Public Bicycles in Mexico City
MEXICO CITY, Mexico- Rows of funny looking red bicycles are assembled together on racks spread throughout the downtown parts of Mexico City. I initially thought it interesting that so many people in this city had the same goofy bicycle — maybe they were on sale? — until a friend enlightened me as to what they were:
These bikes are another part of the public transportation infrastructure of Mexico city, called EcoBici. So not only do the residents of this metropolis have the choice to get around using the underground metro, the above ground metro bus, standard buses, or taxis, but they also have the option to engage in a bicycle sharing program where they pay a yearly fee for the right to ride little red bikes from location to location around the city.
The bicycle exchange system works as follows: you pay 300 pesos — $25 — per year for unlimited usage of over a thousand identical red little bicycles. But, as my friend pointed out, these bicycles are another form of public transportation — not a joy ride system.
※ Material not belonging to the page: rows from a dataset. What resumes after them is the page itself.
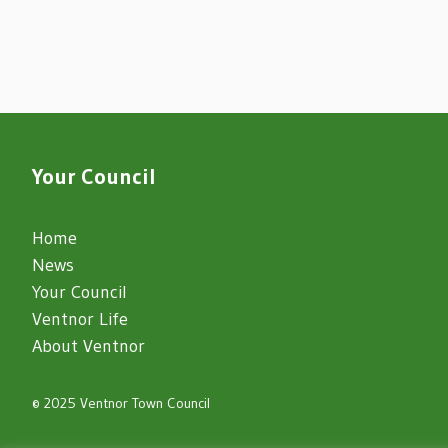
Your Council
Home
News
Your Council
Ventnor Life
About Ventnor
© 2025 Ventnor Town Council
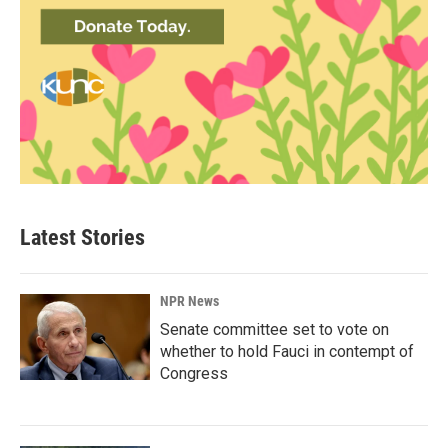
Latest Stories
NPR News
Senate committee set to vote on
whether to hold Fauci in contempt of
Congress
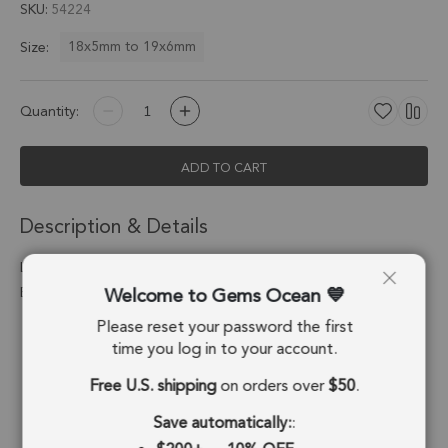
SKU
54224
18x5mm to 19x6mm
Size:
Quantity:
ADD TO CART
Description & Details
Labradorite Spike Charm Pendant 18x5mm 18k Gold
Welcome to Gems Ocean
Electroplated - Set of 4
Please reset your password the first
Stone Origin:
Madagascar
time you log in to your account.
Shape:
Spike
Free U.S. shipping
on orders over
$50
.
Stone Treatment:
No Treatment
Save automatically:
:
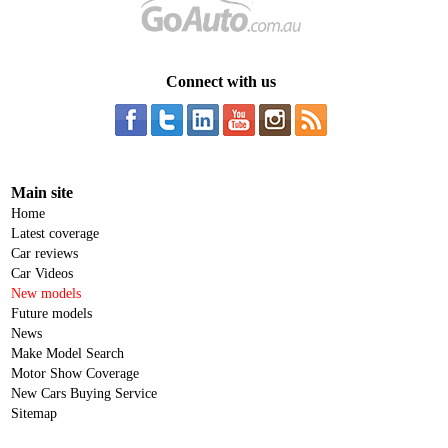
Connect with us
Main site
Home
Latest coverage
Car reviews
Car Videos
New models
Future models
News
Make Model Search
Motor Show Coverage
New Cars Buying Service
Sitemap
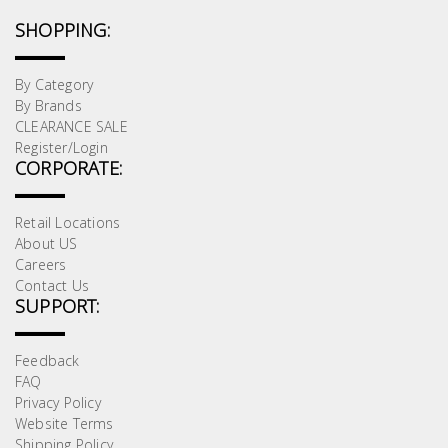
SHOPPING:
By Category
By Brands
CLEARANCE SALE
Register/Login
CORPORATE:
Retail Locations
About US
Careers
Contact Us
SUPPORT:
Feedback
FAQ
Privacy Policy
Website Terms
Shipping Policy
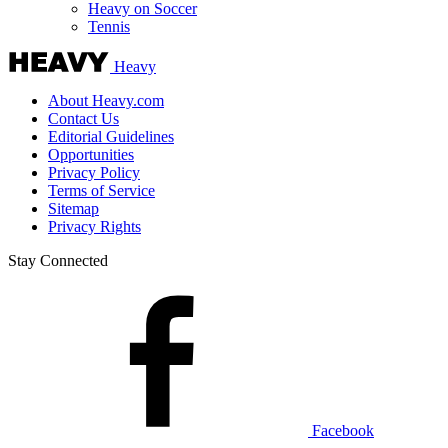
Heavy on Soccer
Tennis
Heavy
About Heavy.com
Contact Us
Editorial Guidelines
Opportunities
Privacy Policy
Terms of Service
Sitemap
Privacy Rights
Stay Connected
Facebook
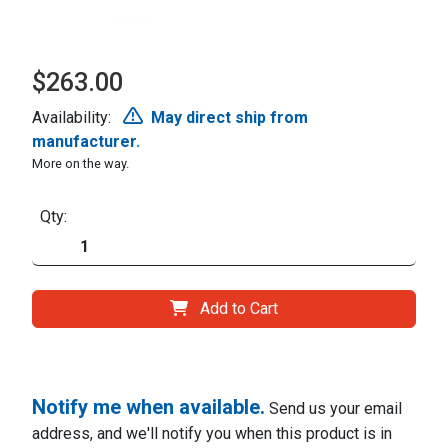
$263.00
Availability:
May direct ship from
manufacturer.
More on the way.
Qty:
Add to Cart
Notify me when available.
Send us your email
address, and we'll notify you when this product is in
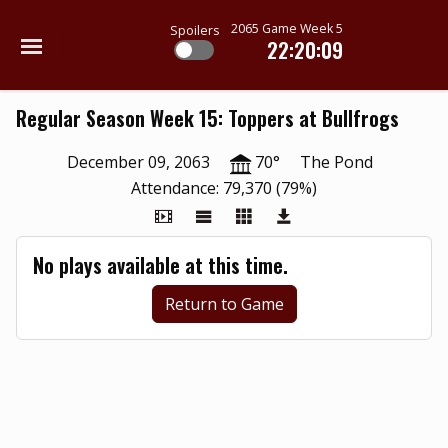
2065 Game Week 5
Spoilers
22:20:09
Regular Season Week 15: Toppers at Bullfrogs
December 09, 2063
70°
The Pond
Attendance: 79,370 (79%)
No plays available at this time.
Return to Game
Each rider has 30 minutes to transport themselves on one of these bicycles from one docking station to another — if you go over this time you are fined 10 or so pesos. There are over 85 docking stations which located in enough places around the city that, under ordinary circumstances, it is not a challenge to return the bikes within the specified amount of time. In this way, the bicycles are used like any other form of public transport: you hop on at one location and disembark at another.
For $25 a year the right to avoid crowded rush hour public transport and use bicycles to get around this city is truly clutch. This program has been going for a year now, and tens of thousands of people use it.
The measuring stick of an advanced society could be said to be the ability for strangers to share objects, tools, and equipment in kind without queering it all up and ruining it for everybody. In Mexico City, such public sharing has been proved possible, and is no better represented than by the shared bicycle system that has grown to cover much of the central parts of this metropolis.
I must wonder what would happen if this was done on such a large scale in the big cities of my own country — the USA. I am afraid to say that it is my opinion that we would quickly destroy, dismantle, exchange parts from, and steal the bicycles offered up to share. I have know groups and organizations who have tried systems like this in the USA, and have never known it to get beyond a scant subcultural fringe — with a few people doing a lot of work and the rest benefiting from it. Truly, I do not believe that civic mindedness takes up a big chunk of the USA character and I do not see such bicycle sharing programs working well on a mass level, as it is in Mexico City. What do you think?